Voor degenen die geloven dat Jezus God is moeten zij zich realiseren dat de Bijbel ons vertelt dat geen mens ooit kan God  iets kan aandoen alsook dat de dood God niets kan doen. God wordt een eeuwige Geest genoemd in de Bijbel. Dat eeuwig zijn houdt in dat hij geen begin nog einde heeft an dus ook niet kan niet sterven.
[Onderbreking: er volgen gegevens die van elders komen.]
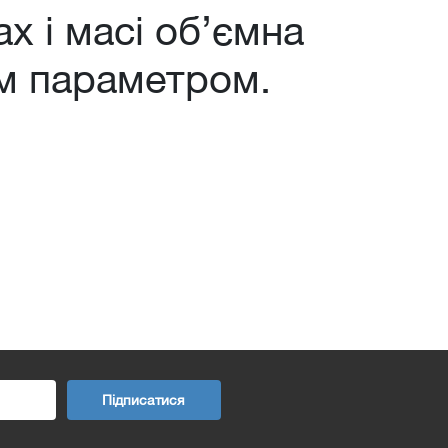
х і масі об’ємна
им параметром.
Підписатися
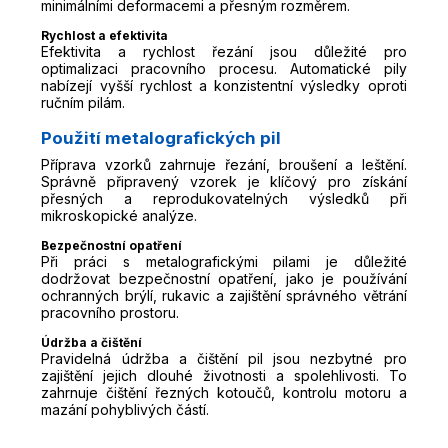
minimálními deformacemi a přesným rozměrem.
Rychlost a efektivita
Efektivita a rychlost řezání jsou důležité pro
optimalizaci pracovního procesu. Automatické pily
nabízejí vyšší rychlost a konzistentní výsledky oproti
ručním pilám.
Použití metalografických pil
Příprava vzorků zahrnuje řezání, broušení a leštění.
Správně připravený vzorek je klíčový pro získání
přesných a reprodukovatelných výsledků při
mikroskopické analýze.
Bezpečnostní opatření
Při práci s metalografickými pilami je důležité
dodržovat bezpečnostní opatření, jako je používání
ochranných brýlí, rukavic a zajištění správného větrání
pracovního prostoru.
Údržba a čištění
Pravidelná údržba a čištění pil jsou nezbytné pro
zajištění jejich dlouhé životnosti a spolehlivosti. To
zahrnuje čištění řezných kotoučů, kontrolu motoru a
mazání pohyblivých částí.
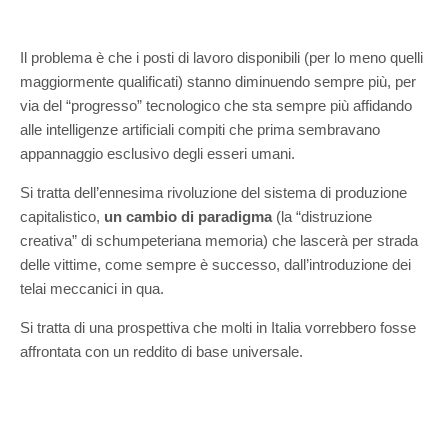
Il problema è che i posti di lavoro disponibili (per lo meno quelli
maggiormente qualificati) stanno diminuendo sempre più, per
via del “progresso” tecnologico che sta sempre più affidando
alle intelligenze artificiali compiti che prima sembravano
appannaggio esclusivo degli esseri umani.
Si tratta dell’ennesima rivoluzione del sistema di produzione
capitalistico,
un cambio di paradigma
(la “distruzione
creativa” di schumpeteriana memoria) che lascerà per strada
delle vittime, come sempre è successo, dall’introduzione dei
telai meccanici in qua.
Si tratta di una prospettiva che molti in Italia vorrebbero fosse
affrontata con un reddito di base universale.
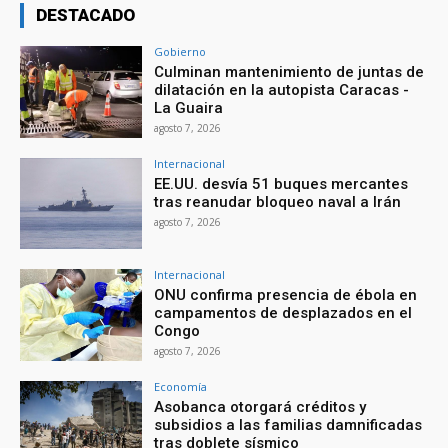
DESTACADO
Gobierno
Culminan mantenimiento de juntas de
dilatación en la autopista Caracas -
La Guaira
agosto 7, 2026
Internacional
EE.UU. desvía 51 buques mercantes
tras reanudar bloqueo naval a Irán
agosto 7, 2026
Internacional
ONU confirma presencia de ébola en
campamentos de desplazados en el
Congo
agosto 7, 2026
Economía
Asobanca otorgará créditos y
subsidios a las familias damnificadas
tras doblete sísmico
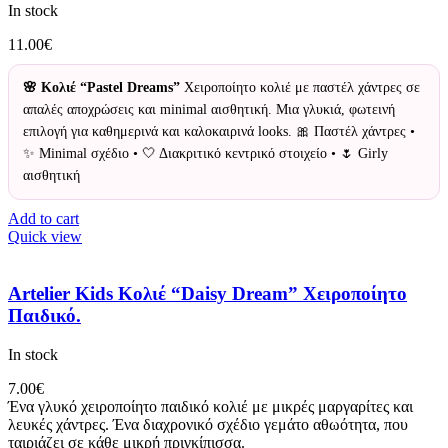
In stock
11.00
€
🌸 Κολιέ “Pastel Dreams”
Χειροποίητο κολιέ με παστέλ χάντρες σε
απαλές αποχρώσεις και minimal αισθητική. Μια γλυκιά, φωτεινή
επιλογή για καθημερινά και καλοκαιρινά looks. 🎀 Παστέλ χάντρες •
✨ Minimal σχέδιο • 🤍 Διακριτικό κεντρικό στοιχείο • 🌷 Girly
αισθητική
Add to cart
Quick view
Artelier Kids Κολιέ “Daisy Dream” Χειροποίητο
Παιδικό.
In stock
7.00
€
Ένα γλυκό χειροποίητο παιδικό κολιέ με μικρές μαργαρίτες και
λευκές χάντρες. Ένα διαχρονικό σχέδιο γεμάτο αθωότητα, που
ταιριάζει σε κάθε μικρή πριγκίπισσα.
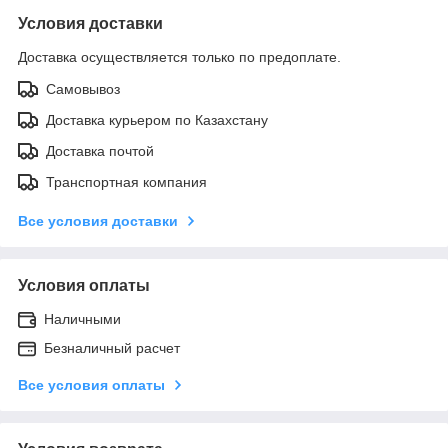
Условия доставки
Доставка осуществляется только по предоплате.
Самовывоз
Доставка курьером по Казахстану
Доставка почтой
Транспортная компания
Все условия доставки
Условия оплаты
Наличными
Безналичный расчет
Все условия оплаты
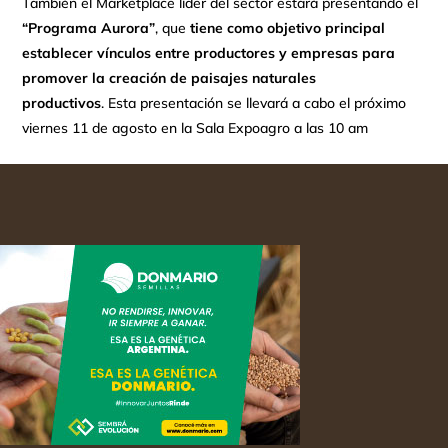
También el Marketplace líder del sector estará presentando el
“Programa Aurora”
, que
tiene como objetivo principal
establecer vínculos entre productores y empresas para
promover la creación de paisajes naturales
productivos
. Esta presentación se llevará a cabo el próximo
viernes 11 de agosto en la Sala Expoagro a las 10 am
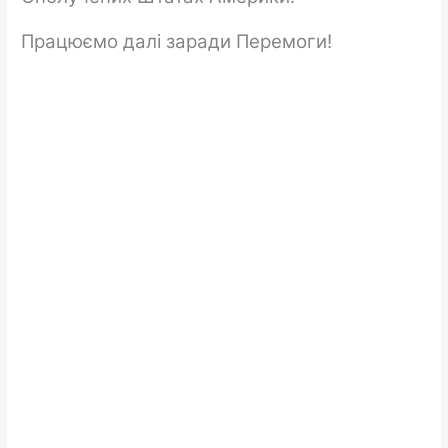
Працюємо далі заради Перемоги!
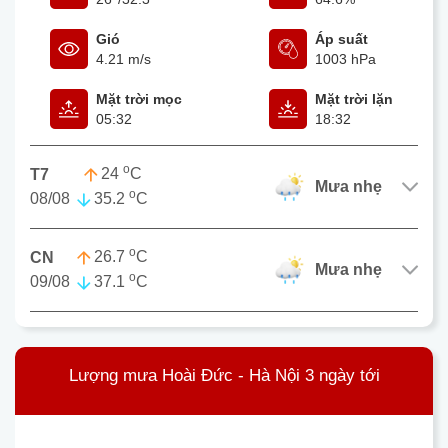
Gió
Áp suất
4.21 m/s
1003 hPa
Mặt trời mọc
Mặt trời lặn
05:32
18:32
o
24
C
T7
mưa nhẹ
o
08/08
35.2
C
o
26.7
C
CN
mưa nhẹ
o
09/08
37.1
C
Lượng mưa Hoài Đức - Hà Nội 3 ngày tới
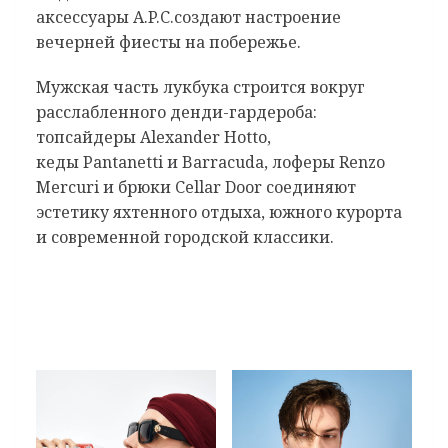
аксессуары A.P.C.создают настроение
вечерней фиесты на побережье.
Мужская часть лукбука строится вокруг
расслабленного денди-гардероба:
топсайдеры Alexander Hotto,
кеды Pantanetti и Barracuda, лоферы Renzo
Mercuri и брюки Cellar Door соединяют
эстетику яхтенного отдыха, южного курорта
и современной городской классики.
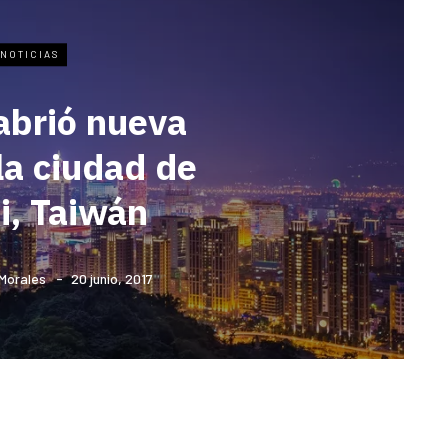
NOTICIAS
abrió nueva
 la ciudad de
i, Taiwán
 Morales
20 junio, 2017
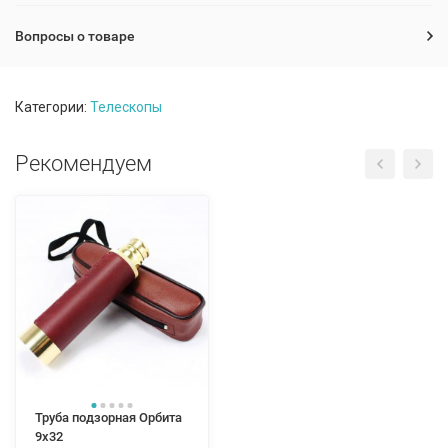
Вопросы о товаре
Категории:
Телескопы
Рекомендуем
Труба подзорная Орбита
9x32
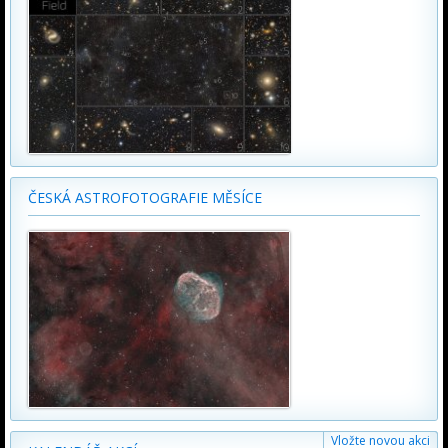
ČESKÁ ASTROFOTOGRAFIE MĚSÍCE
Vložte novou akci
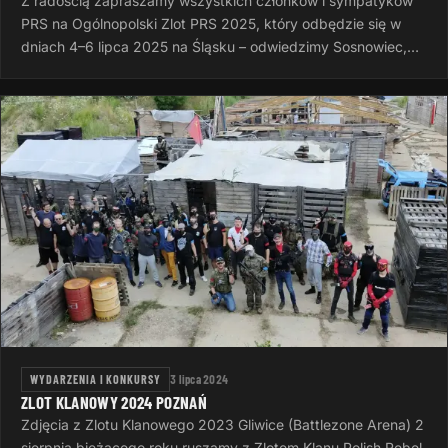
Z radością zapraszamy wszystkich członków i sympatyków
PRS na Ogólnopolski Zlot PRS 2025, który odbędzie się w
dniach 4–6 lipca 2025 na Śląsku – odwiedzimy Sosnowiec,
Rudę Śląską i Dąbrowę…
WYDARZENIA I KONKURSY
3 lipca 2024
ZLOT KLANOWY 2024 POZNAŃ
Zdjęcia z Zlotu Klanowego 2023 Gliwice (Battlezone Arena) 2
sierpnia bieżącego roku ruszamy z Zlotem Klanu Polish Rebel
In de heilige Schrift staat ook vermeld dat Die Al-wetende eeuwige Geest de God der goden is, de Heer der heren of Here der heerscharen.
“want de Heer, uw God, is de God aller goden en de Heer boven alle heren, een groot God, machtig en vreeselijk, die den persoon niet acht en geen geschenken neemt;” (Deuteronomium 10:17 NLB)
Jezus hoort niet onze god te zijn, maar zoals in de bijbel staat, moeten wij hem erkennen als de zoon van God. Wij moeten slechts geloven in één God die geen partijdigheid vertoont, noch smeergeld aanvaard. Aan ons is Zijn zoon aangeboden in wij geloof moeten stellen en op wie wij mogen rekenen dat hij voorspreker zal zijn bij zijn hemelse Vader, wat natuurlijk niet zou kunnen indien hijzelf God is.

Diegenen die vertellen dat Jezus God moet zijn, omdat hij zijn bloed gaf om ons te redden en dat nu alle mensen gered zijn voor altijd, vergeten dat een geest geen vlees en bloed heeft en dat Jezus na zijn dood bewezen heeft aan zijn discipelen dat hij geen geest is.
 “33 En zij stonden te dier uur op, keerden terug naar Jeruzalem, en vonden de elf vergaderd, en die bij hen waren, 34 welke zeiden: De Heer is waarlijk opgestaan, en aan Simon verschenen! 35 En zij verhaalden hun wat op de weg geschied was, en hoe Hij door hen herkend was geworden, toen Hij het brood brak. 36  En toen zij daarvan spraken, stond Jezus zelf in het midden van hen, en zeide tot hen: Vrede zij met ulieden! 37 En zij verschrikten en vreesden, en meenden, dat zij een geest zagen. 38 En Hij zeide tot hen: Wat zijt gij zo verschrikt, en waarom komen zulke gedachten in uw harten op? 39 Ziet mijn handen en mijn voeten, Ik ben het zelf; betast Mij en ziet, want een geest heeft geen vlees en beenderen, gelijk gij ziet, dat Ik heb. 40 En toen Hij dit zeide, toonde Hij hun zijn handen en voeten.” (Lukas 24:33-40 NLB)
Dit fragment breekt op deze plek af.